Ce sont elles qui brevettent et commercialisent les médicaments que les médecins nous prescrivent pour nous soigner. C’est pourquoi elles font d’importants efforts pour écarter les médicaments génériques et peu coûteux, pour faire approuver leurs médicaments brevetés et coûteux par les agences gouvernementales, pour obtenir qu’ils soient remboursés par les assurances publiques et privées, et pour inciter les autorités sanitaires et les médecins à les prescrire le plus souvent possibles, même quand ils ne servent à rien, même quand ils sont mauvais pour nous.
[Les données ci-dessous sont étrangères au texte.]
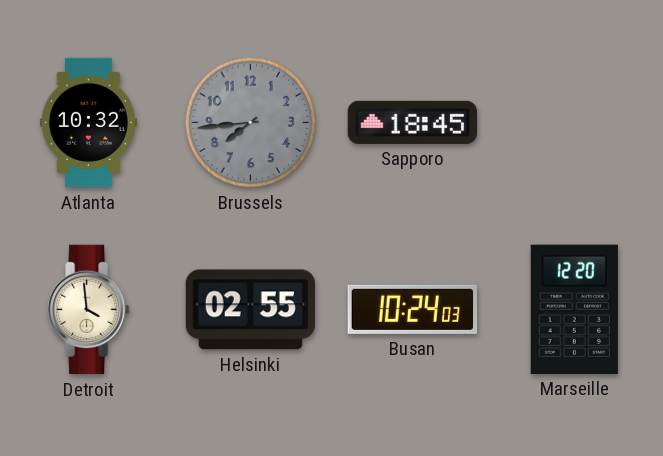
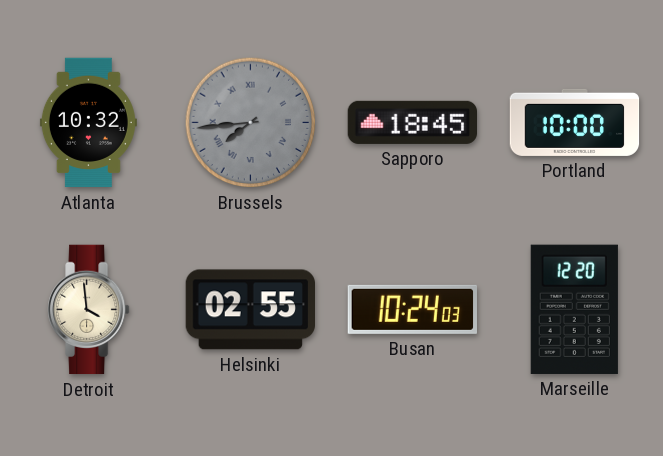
Brussels numerals: Arabic -> Roman
Portland: none -> 10:00
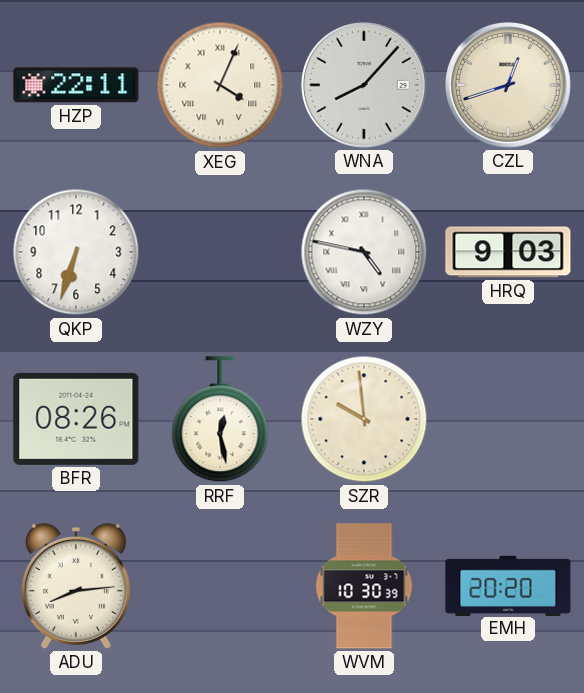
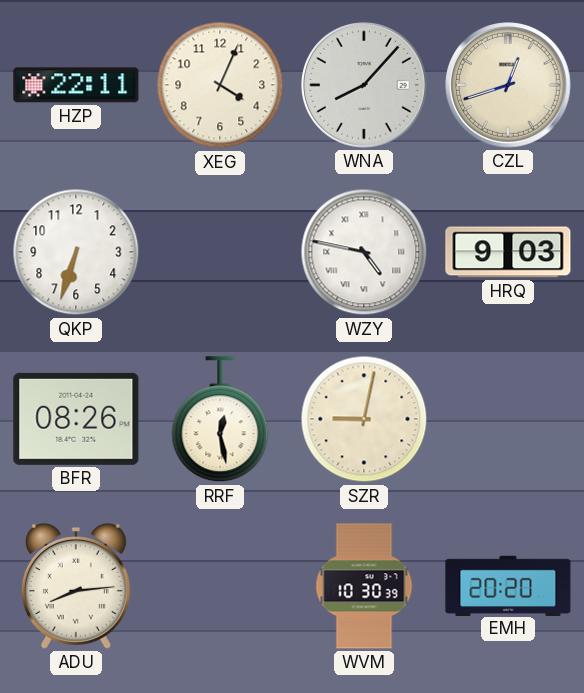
XEG numerals: Roman -> Arabic
SZR: 9:59 -> 9:02
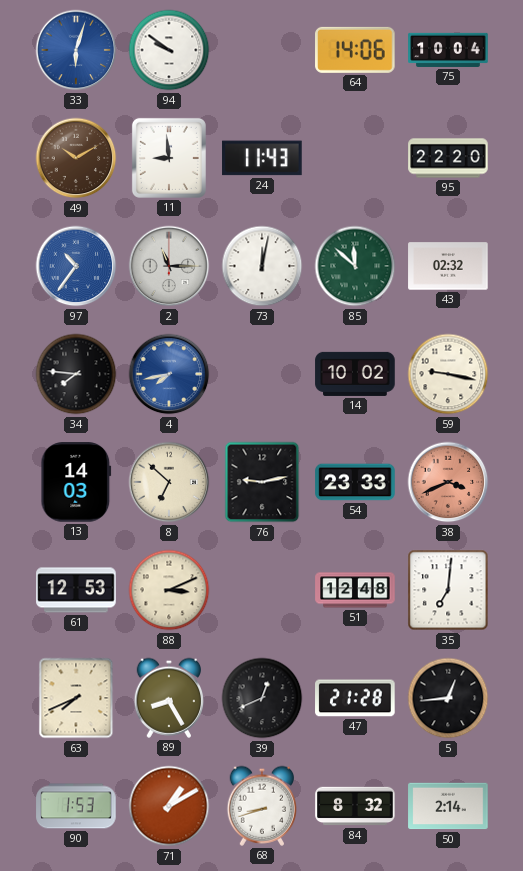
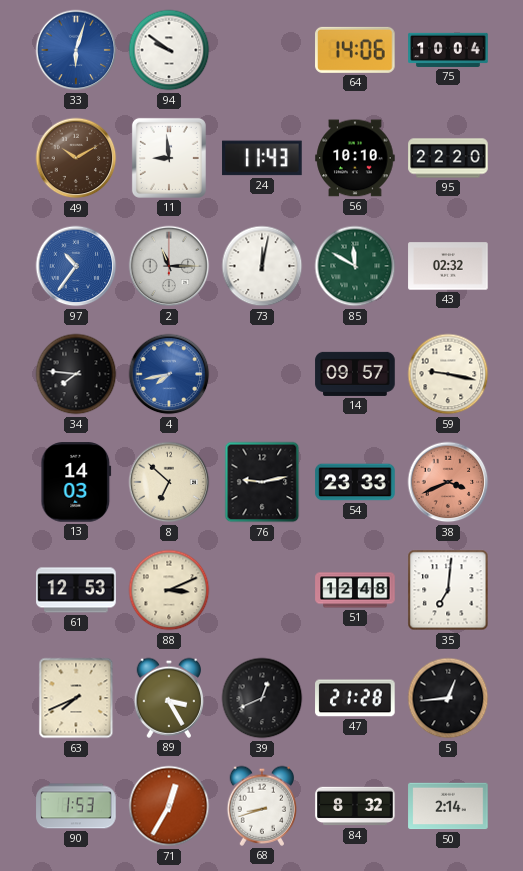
56: none -> 10:10
85: 11:52 -> 11:50
14: 10:02 -> 09:57
89: 8:25 -> 3:25
71: 1:10 -> 12:35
La situation s’aggrave encore quand nous considérons qu’une part significative des actions de ces grandes corporations sont souvent détenues par d’énormes fonds d’investissement comme Vanguard et BlackRock, qui gèrent les actifs de l’oligarchie mondiale, et qui peuvent avoir une influence considérable sur de nombreuses grandes corporations et dans de nombreux domaines. Leur ingérence directe ou indirecte dans les affaires des États dont nous sommes les citoyens est de loin supérieure à celle dont seraient capables les puissances étrangères étatiques les plus grandes, comme la Russie et la Chine, même en unissant leurs forces. C’est encore pire quand nous considérons que lesdites corporations ou leurs principaux actionnaires créent des fondations et financent des organismes non gouvernementaux pour promouvoir leurs intérêts, et s’ingèrent dans les affaires d’organismes supranationaux qui influencent ou déterminent les politiques nationales, comme l’Organisation mondiale de la santé et l’Union européenne, en leur procurant des fonds, en y faisant activement du lobbyisme, en corrompant leurs dirigeants, ou en y plaçant des dirigeants qui servent leurs intérêts. Ce qui se combine avec l’ingérence de ces corporations directement au sein des États, aussi bien par leurs relations avec les membres du gouvernement ou la haute direction des organismes publics, que par leur contrôle sur l’économie, la technologie, les télécommunications et la culture.

Nos gouvernements sont tellement étroitement liés à ces grandes corporations, et nos sociétés sont tellement sous leur emprise, que nos chefs politiques en viennent à considérer celles-ci comme des partenaires incontournables dont les intérêts doivent être impérativement pris en considération dans les décisions politiques, et qui les aident en retour à défendre leurs propres intérêts, souvent au détriment des nôtres. À partir de cet état de fait qui est en train de se consolider, il est possible d’affirmer que la politique intérieure et étrangère des pays où nous vivons est, de facto, davantage l’affaire de ces corporations que la nôtre. Cela explique pourquoi nos chefs politiques, les grands oligarques et les médias de masse qui sont sous leur contrôle se scandalisent quand nous ne nous mêlons pas de nos affaires et osons nous mêler de leurs affaires politiques et économiques. Les moyens auxquels ils ont recours (censure, propagande, appel à la haine, suspension, congédiement, radiation, amendes, exclusion sociale, procès, emprisonnement, violence policière, gel des comptes bancaires, saisie de la propriété, etc.) montrent qu’ils considèrent ceux qui les critiquent, qui leur désobéissent, qui protestent et qui leur résistent de toutes sortes de manières, non comme des citoyens d’une société démocratique, mais comme une puissance étrangère qui s’ingérerait dans leurs affaires et dont il leur faudrait neutraliser l’influence.

À vous d’en tirer les conséquences pratiques.